(Stored items from a collection)
● ● ● ● ● ● ●
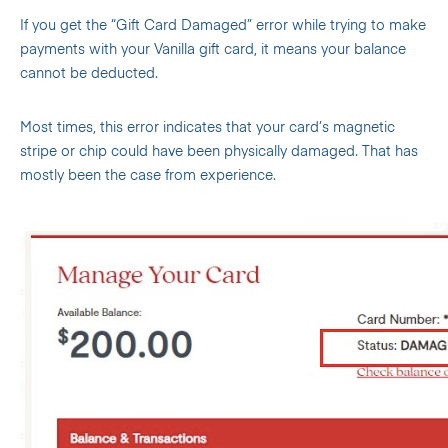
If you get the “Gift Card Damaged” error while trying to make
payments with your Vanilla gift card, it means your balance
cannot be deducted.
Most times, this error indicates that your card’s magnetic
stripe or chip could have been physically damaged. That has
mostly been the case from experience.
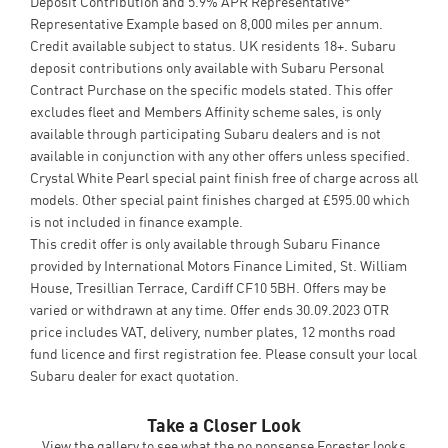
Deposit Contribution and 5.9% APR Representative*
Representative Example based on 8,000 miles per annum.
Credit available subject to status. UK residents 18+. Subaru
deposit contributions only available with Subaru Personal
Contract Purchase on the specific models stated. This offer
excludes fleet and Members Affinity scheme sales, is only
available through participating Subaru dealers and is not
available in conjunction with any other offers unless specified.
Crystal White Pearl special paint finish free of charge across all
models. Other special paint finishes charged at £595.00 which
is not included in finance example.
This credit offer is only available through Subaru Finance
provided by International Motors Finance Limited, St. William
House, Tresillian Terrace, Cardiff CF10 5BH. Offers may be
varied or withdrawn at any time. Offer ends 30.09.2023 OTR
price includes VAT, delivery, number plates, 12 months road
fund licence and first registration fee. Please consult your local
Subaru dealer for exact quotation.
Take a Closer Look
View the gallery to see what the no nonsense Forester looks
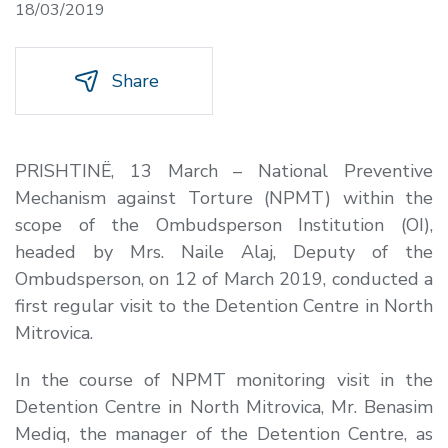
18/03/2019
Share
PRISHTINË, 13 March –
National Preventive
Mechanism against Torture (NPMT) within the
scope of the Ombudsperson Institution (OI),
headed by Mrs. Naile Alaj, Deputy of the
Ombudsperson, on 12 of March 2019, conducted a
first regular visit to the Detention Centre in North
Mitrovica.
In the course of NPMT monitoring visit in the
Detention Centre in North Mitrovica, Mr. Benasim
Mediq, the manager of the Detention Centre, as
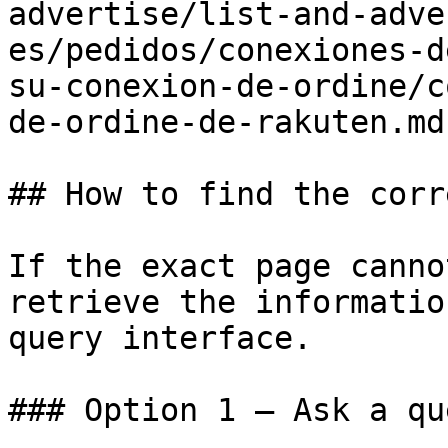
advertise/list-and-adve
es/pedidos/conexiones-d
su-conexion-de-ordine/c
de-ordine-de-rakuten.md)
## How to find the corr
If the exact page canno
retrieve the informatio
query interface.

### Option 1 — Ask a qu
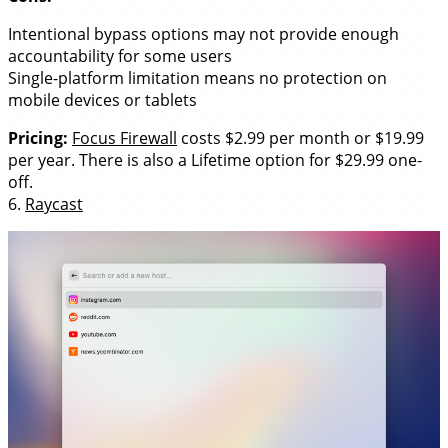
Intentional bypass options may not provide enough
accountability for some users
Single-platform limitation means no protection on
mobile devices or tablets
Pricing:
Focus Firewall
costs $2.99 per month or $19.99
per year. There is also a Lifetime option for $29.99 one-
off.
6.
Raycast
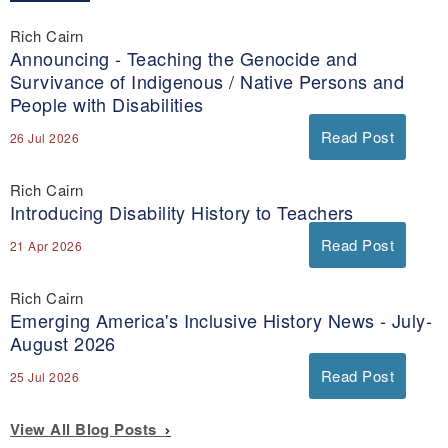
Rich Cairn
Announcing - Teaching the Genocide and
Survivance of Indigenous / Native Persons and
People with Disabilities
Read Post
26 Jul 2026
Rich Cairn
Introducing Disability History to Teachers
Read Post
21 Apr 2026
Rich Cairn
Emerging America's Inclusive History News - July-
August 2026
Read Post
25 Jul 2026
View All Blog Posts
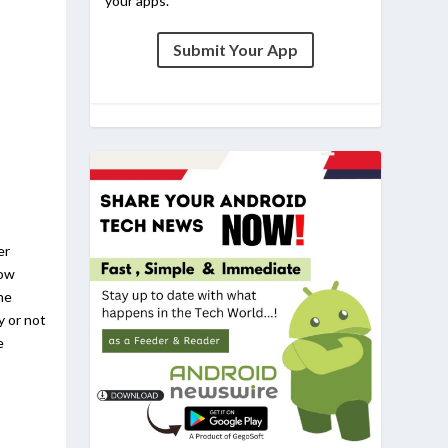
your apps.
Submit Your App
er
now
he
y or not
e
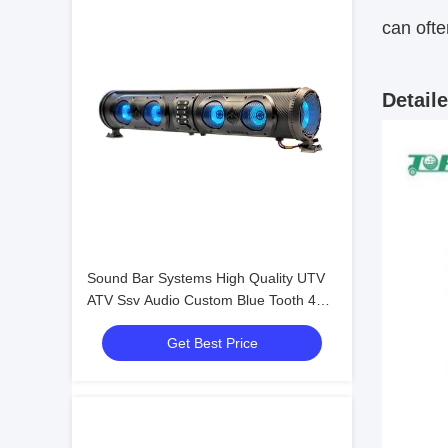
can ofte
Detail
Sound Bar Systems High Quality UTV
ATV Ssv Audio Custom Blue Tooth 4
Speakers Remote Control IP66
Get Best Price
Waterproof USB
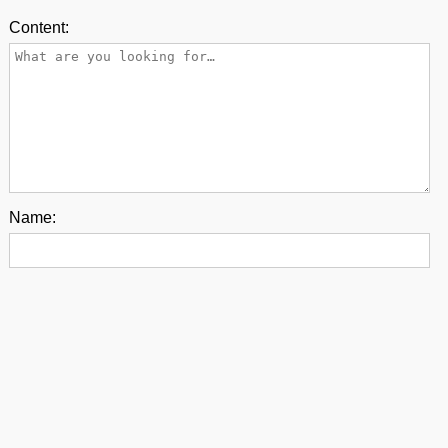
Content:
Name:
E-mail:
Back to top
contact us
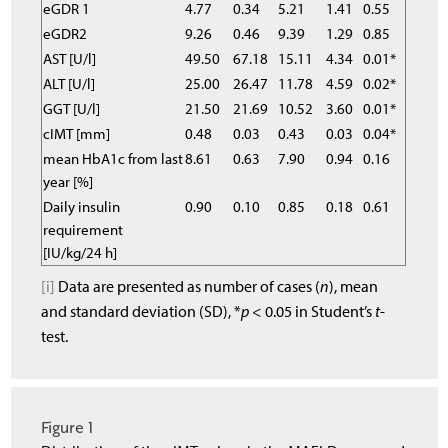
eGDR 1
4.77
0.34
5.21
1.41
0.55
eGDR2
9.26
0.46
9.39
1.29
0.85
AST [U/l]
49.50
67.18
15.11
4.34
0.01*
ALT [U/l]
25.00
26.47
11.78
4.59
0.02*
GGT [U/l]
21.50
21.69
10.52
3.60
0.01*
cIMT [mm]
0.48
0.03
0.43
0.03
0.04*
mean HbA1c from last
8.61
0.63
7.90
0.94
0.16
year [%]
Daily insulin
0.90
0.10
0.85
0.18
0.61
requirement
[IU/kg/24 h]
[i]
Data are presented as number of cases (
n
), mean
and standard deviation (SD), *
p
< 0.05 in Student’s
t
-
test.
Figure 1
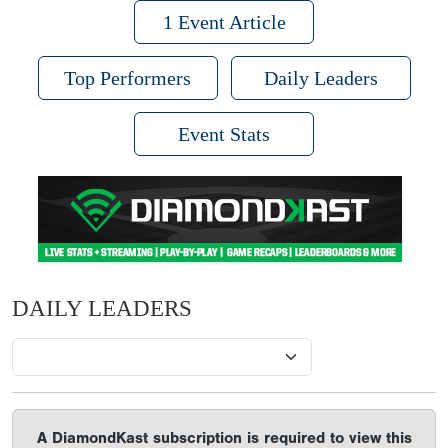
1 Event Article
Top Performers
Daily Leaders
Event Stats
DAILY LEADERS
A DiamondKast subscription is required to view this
● ● ● ● ● ● ●
WHAT IS EXPECTED: Give again, word for word, only the lines that run from the top of the data above through the line with "varied or withdrawn". Drop the pictures.

ANSWER:
If you get the “Gift Card Damaged” error while trying to make
payments with your Vanilla gift card, it means your balance
cannot be deducted.
Most times, this error indicates that your card’s magnetic
stripe or chip could have been physically damaged. That has
mostly been the case from experience.
Deposit Contribution and 5.9% APR Representative*
Representative Example based on 8,000 miles per annum.
Credit available subject to status. UK residents 18+. Subaru
deposit contributions only available with Subaru Personal
Contract Purchase on the specific models stated. This offer
excludes fleet and Members Affinity scheme sales, is only
available through participating Subaru dealers and is not
available in conjunction with any other offers unless specified.
Crystal White Pearl special paint finish free of charge across all
models. Other special paint finishes charged at £595.00 which
is not included in finance example.
This credit offer is only available through Subaru Finance
provided by International Motors Finance Limited, St. William
House, Tresillian Terrace, Cardiff CF10 5BH. Offers may be
varied or withdrawn at any time. Offer ends 30.09.2023 OTR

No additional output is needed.